25 Cutler-Beard Flap
Reconstruction of large full-thickness upper eyelid defects poses a challenge to oculofacial surgeons. Successful repair will maintain the function of the upper eyelid while providing an adequate cosmetic result. The Cutler-Beard flap is a lid-sharing, staged procedure to reconstruct such defects that has stood the test of time. This chapter will detail the key principles of the procedure preferred by the senior author (RS), potential complications, and alternative surgical approaches.
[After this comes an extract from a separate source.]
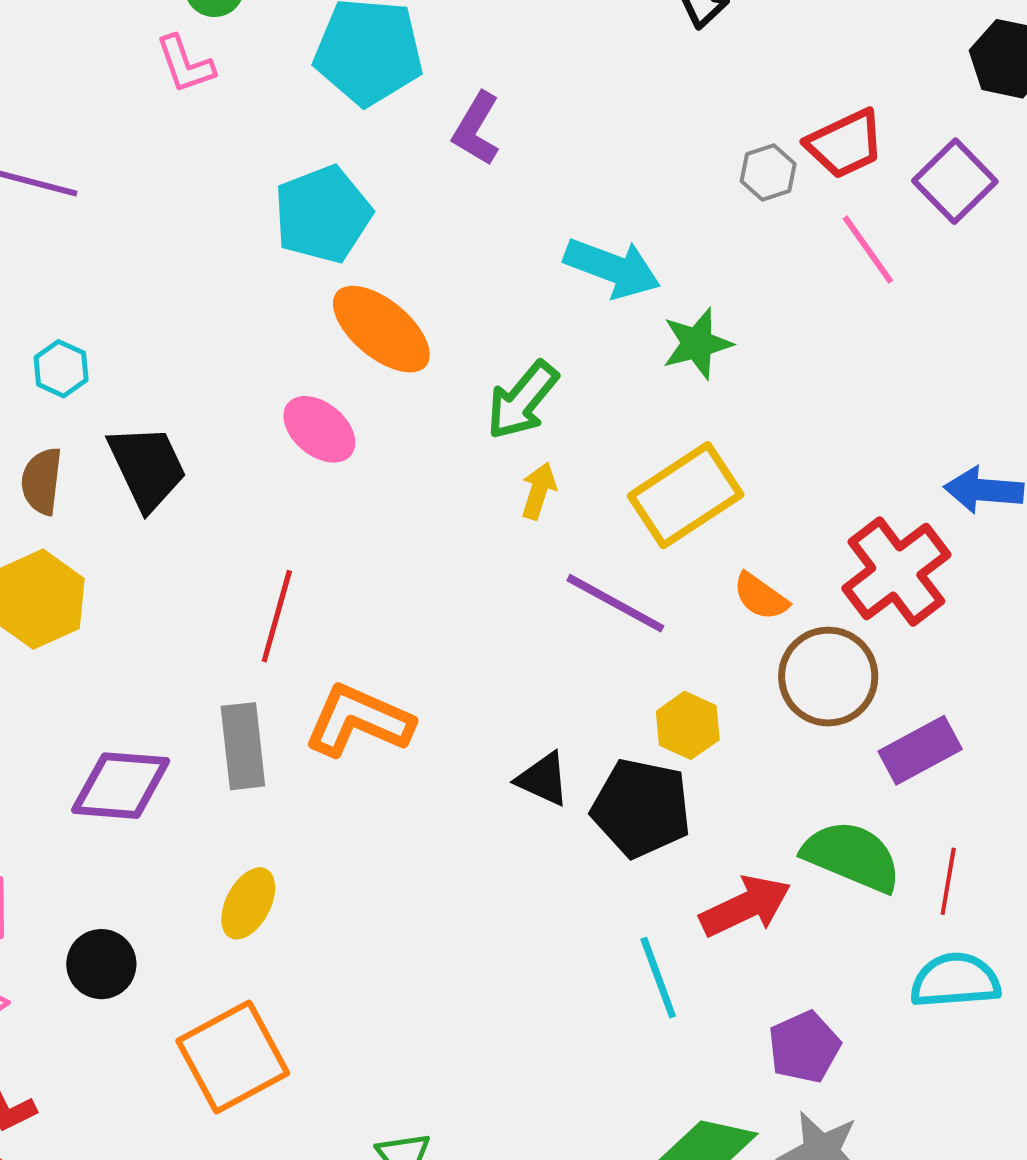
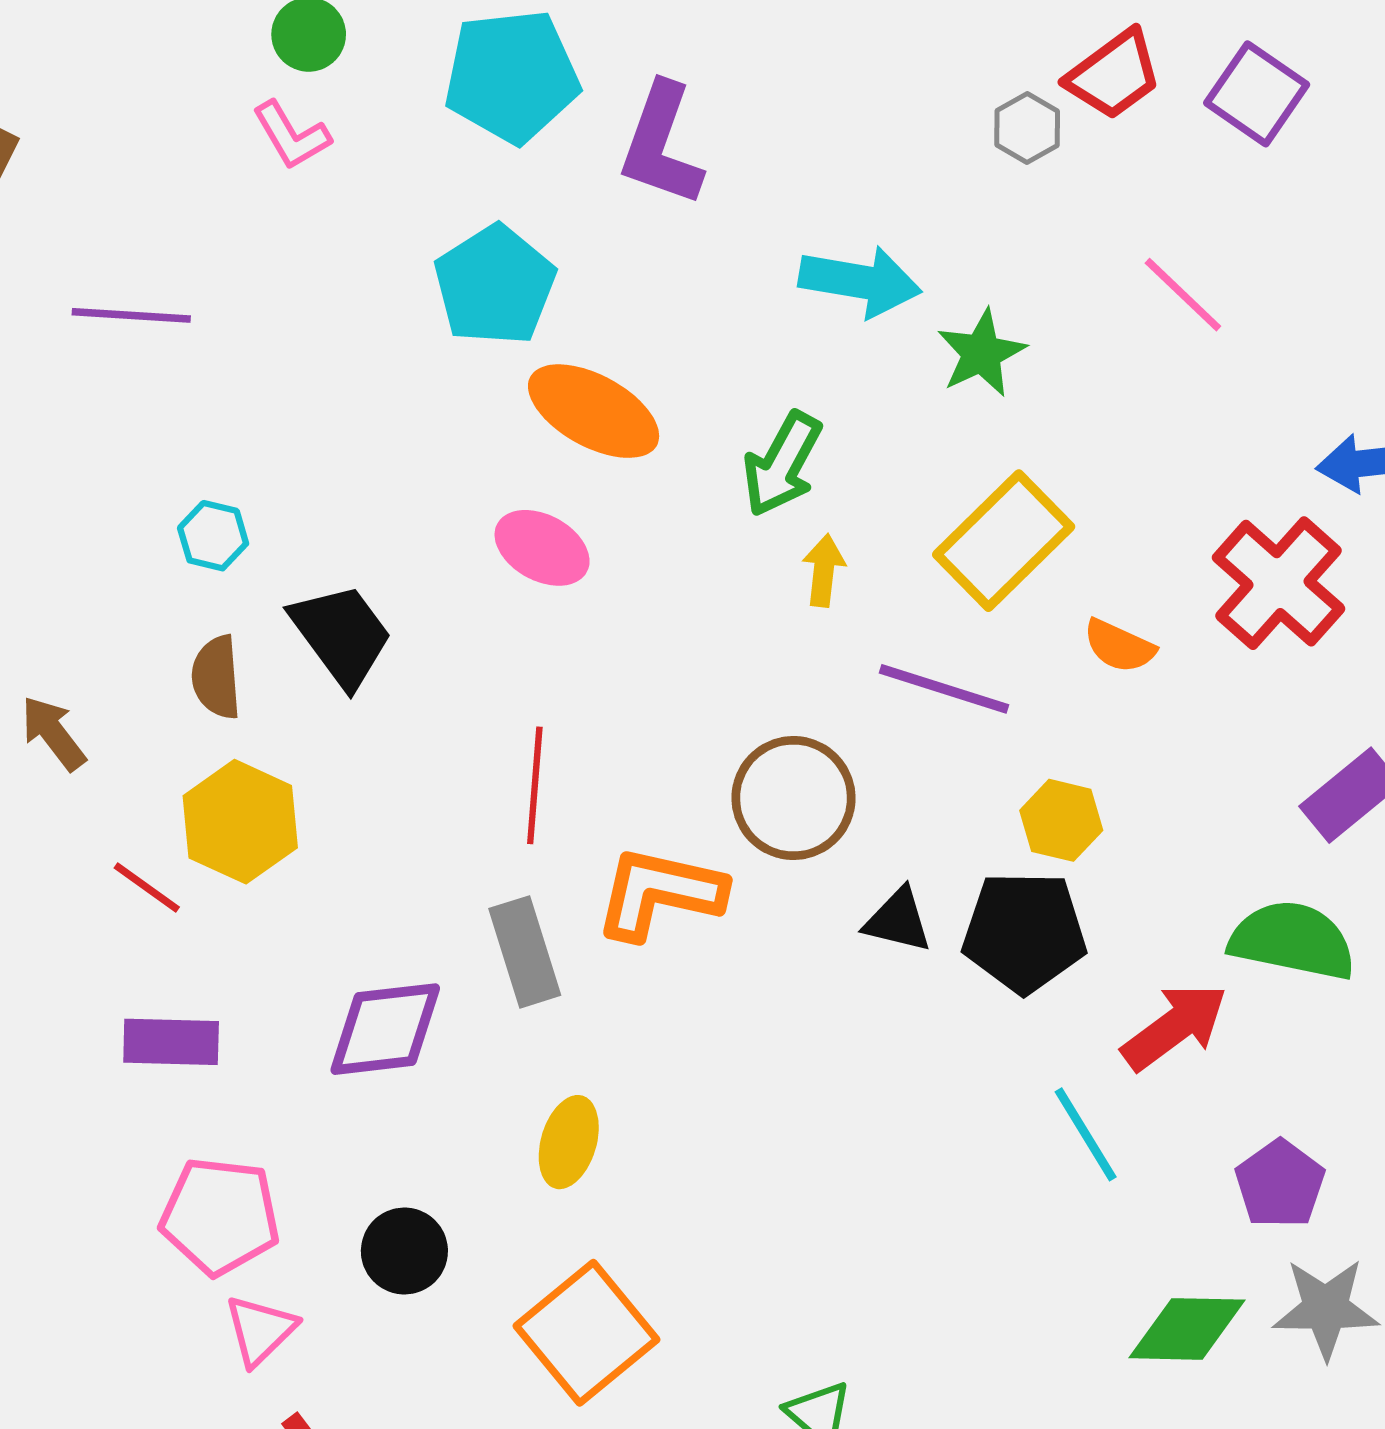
purple L-shape: (476, 129) -> (661, 145), size x1.4
pink line: (868, 250) -> (1183, 295), moved
brown circle: (828, 677) -> (793, 798), moved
The repair of a large full-thickness upper eyelid defect typically created after the excision of an eyelid malignancy is a surgical challenge (Fig. 25‑1). Cutler and Beard in 1955 described a two-stage, eyelid-sharing procedure to reconstruct such defects involving greater than 50% of the upper lid width. 1 The procedure encompasses advancing a composite full-thickness lower eyelid flap into the upper eyelid defect by passing it posterior to the remaining lower eyelid margin. The second stage of the procedure involves lysis of the flap and takes place 6 to 8 weeks after the first stage. The surgical goals are to reestablish the lid anatomy, as well as to attempt to retain function and cosmesis.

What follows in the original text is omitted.